Source data:
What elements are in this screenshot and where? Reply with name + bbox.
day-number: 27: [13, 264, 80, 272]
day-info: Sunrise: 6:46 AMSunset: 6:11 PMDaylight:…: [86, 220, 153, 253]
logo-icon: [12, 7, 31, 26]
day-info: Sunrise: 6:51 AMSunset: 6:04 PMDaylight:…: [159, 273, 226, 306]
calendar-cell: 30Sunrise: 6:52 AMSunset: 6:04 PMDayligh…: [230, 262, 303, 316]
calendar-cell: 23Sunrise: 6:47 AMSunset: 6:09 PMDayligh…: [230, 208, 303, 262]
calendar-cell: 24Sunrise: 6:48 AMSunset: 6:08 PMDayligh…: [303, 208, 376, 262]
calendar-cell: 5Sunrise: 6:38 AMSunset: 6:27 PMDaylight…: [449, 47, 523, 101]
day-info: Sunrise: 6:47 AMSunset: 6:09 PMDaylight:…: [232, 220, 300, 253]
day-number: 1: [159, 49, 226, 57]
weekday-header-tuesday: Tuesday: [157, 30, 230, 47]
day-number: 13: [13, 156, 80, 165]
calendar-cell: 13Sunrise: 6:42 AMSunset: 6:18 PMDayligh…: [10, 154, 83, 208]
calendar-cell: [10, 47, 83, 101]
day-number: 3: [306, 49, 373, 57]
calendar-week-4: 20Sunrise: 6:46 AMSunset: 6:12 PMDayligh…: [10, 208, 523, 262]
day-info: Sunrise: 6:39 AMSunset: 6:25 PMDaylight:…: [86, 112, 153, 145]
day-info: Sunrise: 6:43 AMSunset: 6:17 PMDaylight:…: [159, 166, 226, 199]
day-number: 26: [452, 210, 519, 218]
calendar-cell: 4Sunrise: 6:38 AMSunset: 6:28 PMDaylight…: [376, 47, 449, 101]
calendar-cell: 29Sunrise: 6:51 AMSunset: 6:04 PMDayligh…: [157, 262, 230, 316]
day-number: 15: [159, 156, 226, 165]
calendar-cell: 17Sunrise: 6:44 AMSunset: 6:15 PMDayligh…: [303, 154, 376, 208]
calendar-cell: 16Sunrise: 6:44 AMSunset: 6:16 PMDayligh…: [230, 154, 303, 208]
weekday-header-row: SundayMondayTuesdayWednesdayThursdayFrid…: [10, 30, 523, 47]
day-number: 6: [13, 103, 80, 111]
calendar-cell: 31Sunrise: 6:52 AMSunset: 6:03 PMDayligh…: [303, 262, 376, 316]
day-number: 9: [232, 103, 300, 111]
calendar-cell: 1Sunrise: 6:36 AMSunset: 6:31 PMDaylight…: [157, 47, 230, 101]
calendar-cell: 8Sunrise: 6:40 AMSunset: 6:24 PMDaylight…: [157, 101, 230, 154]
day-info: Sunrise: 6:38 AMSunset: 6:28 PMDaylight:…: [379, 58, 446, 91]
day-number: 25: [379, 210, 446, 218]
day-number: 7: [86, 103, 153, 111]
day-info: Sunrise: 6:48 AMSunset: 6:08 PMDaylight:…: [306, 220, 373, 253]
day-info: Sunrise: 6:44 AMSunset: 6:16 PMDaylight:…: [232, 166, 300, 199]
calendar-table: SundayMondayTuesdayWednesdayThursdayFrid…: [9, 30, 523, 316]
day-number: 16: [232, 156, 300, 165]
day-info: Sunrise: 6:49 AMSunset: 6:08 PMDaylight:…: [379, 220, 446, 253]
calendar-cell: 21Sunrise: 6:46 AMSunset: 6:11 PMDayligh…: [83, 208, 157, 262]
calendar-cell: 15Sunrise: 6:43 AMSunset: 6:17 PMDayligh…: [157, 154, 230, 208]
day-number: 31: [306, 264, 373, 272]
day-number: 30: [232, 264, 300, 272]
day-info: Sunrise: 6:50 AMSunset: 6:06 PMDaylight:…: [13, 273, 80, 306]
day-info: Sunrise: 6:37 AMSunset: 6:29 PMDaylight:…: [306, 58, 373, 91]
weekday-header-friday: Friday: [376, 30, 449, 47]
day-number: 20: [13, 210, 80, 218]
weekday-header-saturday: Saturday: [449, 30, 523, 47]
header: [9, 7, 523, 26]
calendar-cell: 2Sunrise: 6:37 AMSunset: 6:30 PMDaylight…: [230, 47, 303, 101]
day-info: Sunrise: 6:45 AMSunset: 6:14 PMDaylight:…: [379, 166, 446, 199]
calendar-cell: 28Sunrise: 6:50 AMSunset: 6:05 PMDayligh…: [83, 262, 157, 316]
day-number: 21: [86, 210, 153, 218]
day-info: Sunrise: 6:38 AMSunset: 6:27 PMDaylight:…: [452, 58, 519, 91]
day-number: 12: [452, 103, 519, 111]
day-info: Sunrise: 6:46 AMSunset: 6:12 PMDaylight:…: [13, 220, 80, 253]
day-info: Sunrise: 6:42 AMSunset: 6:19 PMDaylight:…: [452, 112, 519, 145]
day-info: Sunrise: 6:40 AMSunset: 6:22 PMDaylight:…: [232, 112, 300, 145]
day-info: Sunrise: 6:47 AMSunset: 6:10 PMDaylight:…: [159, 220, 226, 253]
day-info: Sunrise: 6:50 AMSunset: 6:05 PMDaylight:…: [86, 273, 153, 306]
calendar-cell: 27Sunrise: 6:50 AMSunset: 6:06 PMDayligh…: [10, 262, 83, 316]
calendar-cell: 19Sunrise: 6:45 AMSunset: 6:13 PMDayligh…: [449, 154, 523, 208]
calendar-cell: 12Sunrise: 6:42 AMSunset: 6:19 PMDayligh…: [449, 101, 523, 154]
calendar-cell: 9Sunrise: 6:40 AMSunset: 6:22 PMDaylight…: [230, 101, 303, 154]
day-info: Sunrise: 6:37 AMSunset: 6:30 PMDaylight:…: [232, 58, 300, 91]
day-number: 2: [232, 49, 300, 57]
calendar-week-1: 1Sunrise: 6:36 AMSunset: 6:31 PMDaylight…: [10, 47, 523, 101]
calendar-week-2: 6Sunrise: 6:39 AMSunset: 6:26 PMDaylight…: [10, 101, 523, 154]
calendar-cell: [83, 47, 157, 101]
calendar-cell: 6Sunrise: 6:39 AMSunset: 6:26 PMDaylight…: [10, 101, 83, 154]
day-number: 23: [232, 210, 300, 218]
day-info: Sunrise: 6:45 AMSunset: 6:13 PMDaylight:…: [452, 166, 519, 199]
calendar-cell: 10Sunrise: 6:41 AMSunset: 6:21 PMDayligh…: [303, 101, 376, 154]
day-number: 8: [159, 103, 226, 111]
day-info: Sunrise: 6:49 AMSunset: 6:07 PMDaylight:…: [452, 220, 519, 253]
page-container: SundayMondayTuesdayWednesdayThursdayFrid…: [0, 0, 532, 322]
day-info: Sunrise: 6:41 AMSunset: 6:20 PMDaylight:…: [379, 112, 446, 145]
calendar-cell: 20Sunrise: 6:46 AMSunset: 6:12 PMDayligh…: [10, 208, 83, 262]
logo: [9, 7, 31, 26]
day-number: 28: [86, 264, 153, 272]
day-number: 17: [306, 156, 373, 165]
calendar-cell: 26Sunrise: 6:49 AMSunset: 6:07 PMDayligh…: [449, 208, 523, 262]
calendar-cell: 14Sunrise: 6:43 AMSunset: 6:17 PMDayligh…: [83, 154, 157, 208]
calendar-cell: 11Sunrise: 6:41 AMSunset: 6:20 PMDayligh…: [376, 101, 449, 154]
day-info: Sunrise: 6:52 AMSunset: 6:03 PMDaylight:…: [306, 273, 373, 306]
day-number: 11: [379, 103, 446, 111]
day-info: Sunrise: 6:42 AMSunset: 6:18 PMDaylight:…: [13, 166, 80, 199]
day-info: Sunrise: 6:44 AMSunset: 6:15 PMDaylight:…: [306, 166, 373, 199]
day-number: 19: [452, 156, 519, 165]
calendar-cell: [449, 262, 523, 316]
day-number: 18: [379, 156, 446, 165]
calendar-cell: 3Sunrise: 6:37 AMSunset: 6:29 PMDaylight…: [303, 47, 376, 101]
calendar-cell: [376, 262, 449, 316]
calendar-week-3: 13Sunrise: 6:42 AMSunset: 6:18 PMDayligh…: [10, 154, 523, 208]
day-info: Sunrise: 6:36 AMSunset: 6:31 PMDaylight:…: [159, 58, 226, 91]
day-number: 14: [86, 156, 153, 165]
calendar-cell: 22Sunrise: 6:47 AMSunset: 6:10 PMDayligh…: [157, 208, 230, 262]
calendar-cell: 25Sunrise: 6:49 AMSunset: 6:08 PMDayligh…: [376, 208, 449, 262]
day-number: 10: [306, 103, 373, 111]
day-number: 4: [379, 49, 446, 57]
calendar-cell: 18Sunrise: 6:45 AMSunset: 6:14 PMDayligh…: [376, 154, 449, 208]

Assignment:
In the listing, find each line with the string "SundayMondayTuesdayWednesdayThursdayFrid" and copy it.

Solution to this task:
weekday-header-row: SundayMondayTuesdayWednesdayThursdayFrid…: [10, 30, 523, 47]
calendar-table: SundayMondayTuesdayWednesdayThursdayFrid…: [9, 30, 523, 316]
page-container: SundayMondayTuesdayWednesdayThursdayFrid…: [0, 0, 532, 322]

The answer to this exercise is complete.